Sent from my SAMSUNG-SM-G920A using Tapatalk


----------



## Chipper5783 (Oct 10, 2016)

Hi tfleming, very good score on a set of larger drills.  I suggest caution with using good sized drills in the tailstock.  As other have pointed out, this can be hard on the tailstock (many tailstocks do not have a slot for the tang and rely on the taper - not good if it spins, also hard on the little drive key or the slot).  You could certainly add a torque arm.  I believe a better option is to hold the drill in the tool post.  Many tool post systems (i.e. Phase II) will offer a MT holder.  You can also make a block, bored for MT, that you can hold in the tool post.

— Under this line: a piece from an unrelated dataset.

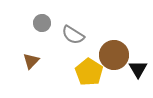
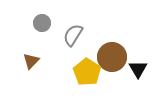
gray semicircle: rotated 90 degrees clockwise
brown circle: moved 2 px left, 2 px down
yellow pentagon: moved 2 px left
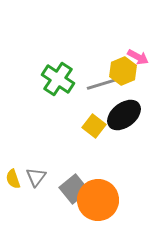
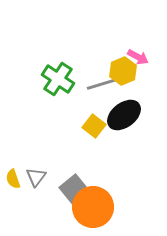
orange circle: moved 5 px left, 7 px down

Drilling from the carriage is very nice, you can rapidly clear chips, you get power feed and the length is reduced.  The MT2 ->3 adapter will work fine in the drill press.


----------



## bfd (Nov 6, 2016)

my frejoth lathe came with a number 2 mt. but when I went to grizzly in Washington I found a number 3 mt spindle that fit my tailstock so I upgraded to a larger spindle in my tailstock. the only problem I had with the upgrade is that the anti rotation pin in the tailstock bore would not take the increased load so I had to remove the pin and broach a keyway in place of the pin this worked to handle the increased rotational load. bill


----------